Amrose has seen the devastation first-hand in her travels to affected villages. “Over time you’ll see people get worse and worse,” she said. “There was one man who in 2009 had lost his right pinkie finger by amputation due to arsenic. In 2011 he lost his right hand, and in 2013 lost his entire arm. Earlier this year he committed suicide. In some areas, you’ll see a lot of people with black spots on their palms, an external sign of arsenicosis. And a lot of things you won’t see. People will be linked with arsenic and ostracized, or young people unable to marry because their family lives in an area that has arsenic.”
One of the aims of Gadgil’s lab is to reduce the time lag between invention and commercialization from 18 years, the current norm, to 10 years. “We’re actually quite on target with ECAR,” Amrose said.
They started work on the concept in 2005. They’re now preparing a 10,000 liter-per-day trial over 15 months. “As we get to larger-scale field trials we’re intent on conducting them with our field partners,” Amrose said. “By working on a common goal, we get to effectively transfer the technology know-how, while they guide us towards what needs to be done to effectively scale up.”
Luminous Water Technologies was founded by an Indian serial entrepreneur, Rakesh Malhotra, with the aim of providing clean drinking water and commercializing new technologies in the drinking water market. Luminous’ current focus is on reverse osmosis systems, and they were looking to diversify in other water technologies when they identified ECAR for licensing.

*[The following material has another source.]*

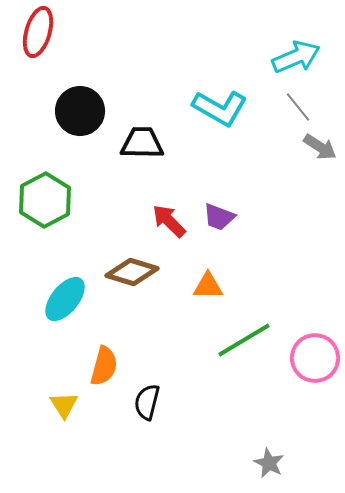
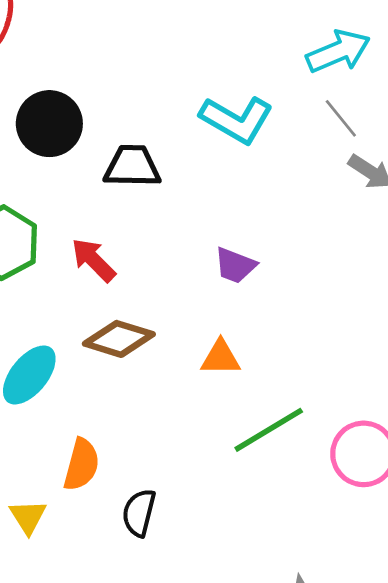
red arrow: (169, 221) -> (93, 260), moved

“Arsenic poisoning is an endemic problem in India and Bangladesh and is seen as a silent killer,” said Luminous Managing Director RS Rajan. “It is Dr. Gadgil’s conviction and perseverance which has been a key motivating factor in Luminous opting for this technology. Luminous Water, with its reach across India and longstanding business record, will work towards commercializing this technology along with Berkeley Lab and create a sustainable module to provide solutions to impacted communities.”
From electricity to rust
ECAR works by using electricity to quickly dissolve iron in water. This forms a type of rust that readily binds to arsenic; the rust can then be separated from the water through filtration or settling. For the remaining waste Gadgil’s lab is now working on partnerships with cement and concrete companies to do research on embedding the sludge in concrete.
“We find in early tests that it’s very well stabilized, and the arsenic is not getting back into the environment,” Amrose said. “We expect and hope this form of sludge management will be viable and pass environmental approvals for market scale-up. Until then Luminous will dispose of the waste according to prevailing pollution control guidelines.”

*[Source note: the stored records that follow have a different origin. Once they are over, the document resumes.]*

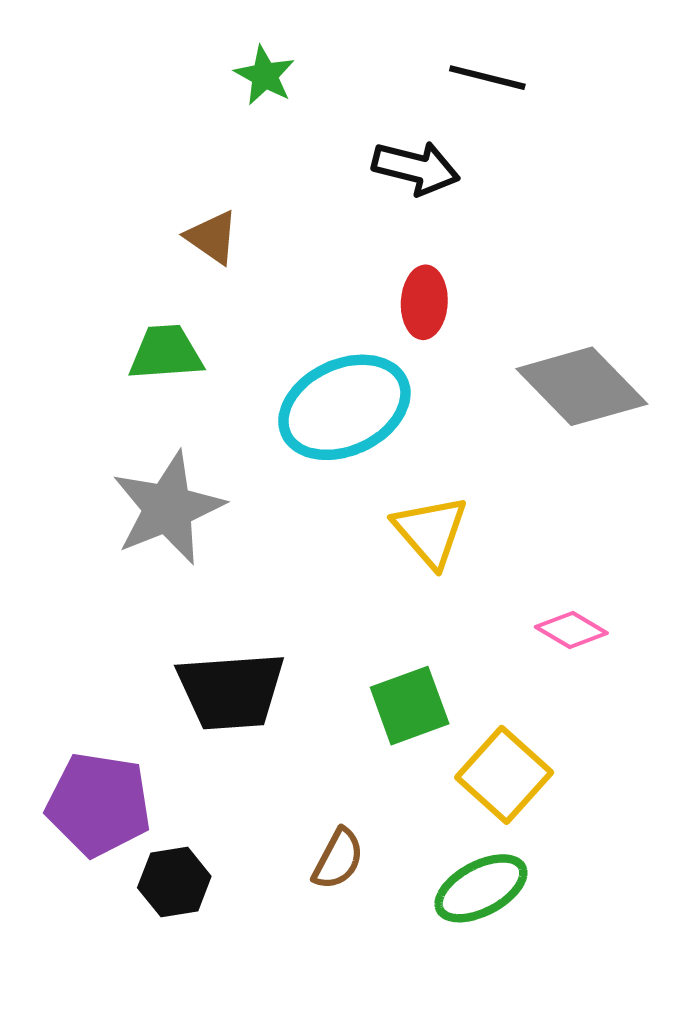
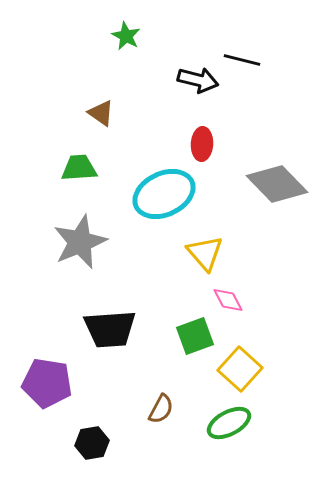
black line: (487, 78) -> (242, 60), moved
pink diamond: (571, 630) -> (228, 300), moved, turned 32
black hexagon: (174, 882) -> (92, 443), moved

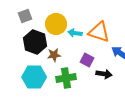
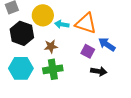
brown star: (54, 55) -> (51, 46), moved
purple square: (87, 60) -> (88, 51), moved
black arrow: (104, 74) -> (99, 71), moved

ECAR is envisaged to operate as a village-owned micro utility in the villages where it is installed. Luminous would operate and maintain the utility and sell the water, with concurrent support for social marketing and education.
Last year ECAR was awarded a UC Proof of Concept Program Commercialization Gap Grant to see if it could be used to remediate arsenic-contaminated groundwater in California. Rural communities in California are often too poor to afford commonly available arsenic remediation techniques, and most techniques are only cost effective on larger scales, such as the city water supply system. As a result, many California residents drink water with dangerous levels of arsenic every day. The burden falls disproportionately on minorities and residents of lower socioeconomic status, particularly migrant farming communities and Native American communities.

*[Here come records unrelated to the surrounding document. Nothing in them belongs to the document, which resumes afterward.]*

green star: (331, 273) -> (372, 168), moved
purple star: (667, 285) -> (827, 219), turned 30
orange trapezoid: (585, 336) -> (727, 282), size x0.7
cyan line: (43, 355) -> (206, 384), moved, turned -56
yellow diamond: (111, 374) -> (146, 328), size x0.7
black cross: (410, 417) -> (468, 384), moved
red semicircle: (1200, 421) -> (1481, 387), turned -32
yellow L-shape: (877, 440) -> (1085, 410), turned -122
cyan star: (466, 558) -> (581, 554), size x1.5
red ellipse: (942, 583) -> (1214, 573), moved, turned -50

ECAR has yet to be proven in California groundwater, which is known to contain a different composition of interfering ions from that in South Asia. This grant funds a proof-of-concept demonstration of ECAR in California to reduce entry risk for potential licensees.
The ECAR effort was initiated at Berkeley Lab with internal seed funds (from Laboratory Directed Research and Development funding) in 2005. It is being further developed in part with funding from the Development Impact Lab at UC Berkeley. ECAR technology is available for licensing in the United States.